[Material shown Boundary: Start]

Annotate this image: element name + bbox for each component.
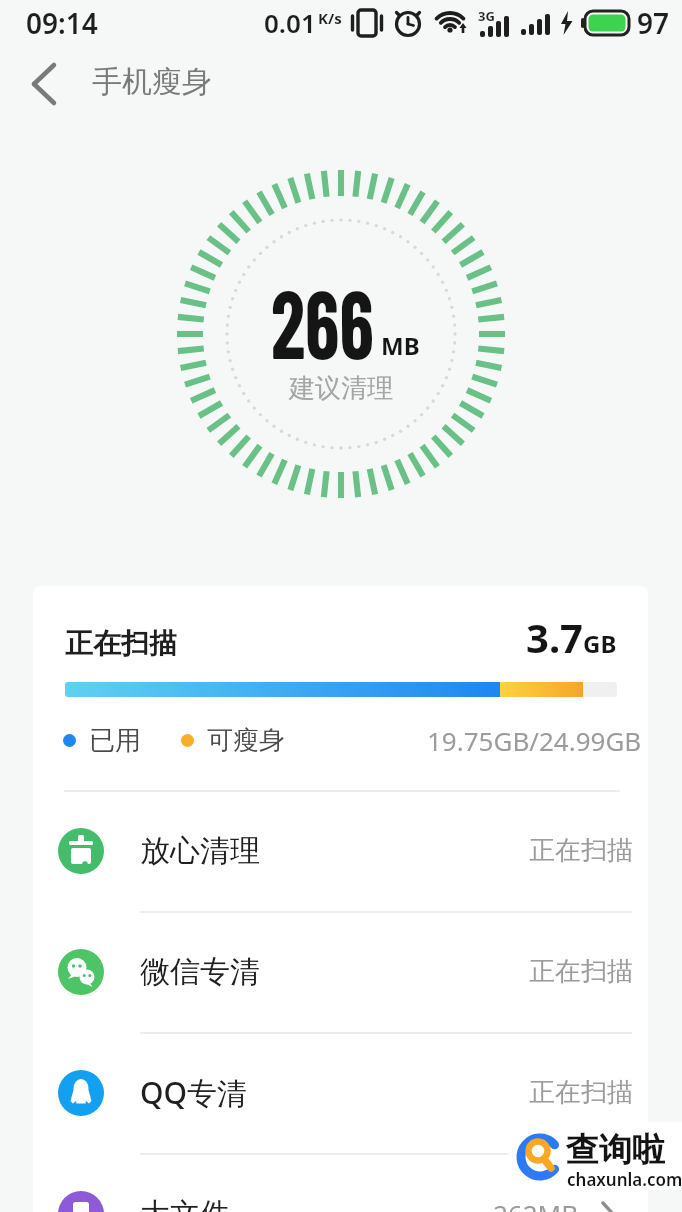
staticText: 09:14 <box>26 4 98 42</box>
staticText: 正在扫描 <box>529 1076 633 1109</box>
button[interactable]: QQ专清 <box>33 1032 648 1153</box>
staticText: GB <box>583 627 617 660</box>
staticText: 已用 <box>89 724 141 757</box>
staticText: 19.75GB/24.99GB <box>427 723 642 758</box>
staticText: 可瘦身 <box>207 724 285 757</box>
staticText: 微信专清 <box>140 953 260 991</box>
staticText: 0.01 <box>264 5 316 40</box>
staticText: 查询啦 <box>566 1129 665 1171</box>
staticText: 正在扫描 <box>65 626 177 661</box>
button[interactable]: 微信专清 <box>33 911 648 1032</box>
staticText: MB <box>381 329 420 362</box>
staticText: 手机瘦身 <box>92 63 212 101</box>
staticText: 97 <box>637 4 670 42</box>
button[interactable]: 放心清理 <box>33 790 648 911</box>
staticText: 3.7 <box>526 610 583 664</box>
staticText: 262MB <box>493 1196 579 1212</box>
staticText: 3G <box>478 7 495 25</box>
button[interactable]: 大文件 <box>33 1153 648 1212</box>
button[interactable] <box>16 52 72 118</box>
staticText: QQ专清 <box>140 1072 248 1113</box>
staticText: K/s <box>318 8 342 28</box>
staticText: 正在扫描 <box>529 955 633 988</box>
staticText: chaxunla.com <box>567 1168 682 1190</box>
staticText: 放心清理 <box>140 832 260 870</box>
staticText: 266 <box>271 264 374 364</box>
staticText: 大文件 <box>140 1195 230 1212</box>
staticText: 建议清理 <box>289 372 393 405</box>
staticText: 正在扫描 <box>529 834 633 867</box>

[Material shown Boundary: End]

> What the task requires: Copy all lines from the material that contain "QQ专清".

> Your solution:
button[interactable]: QQ专清 <box>33 1032 648 1153</box>
staticText: QQ专清 <box>140 1072 248 1113</box>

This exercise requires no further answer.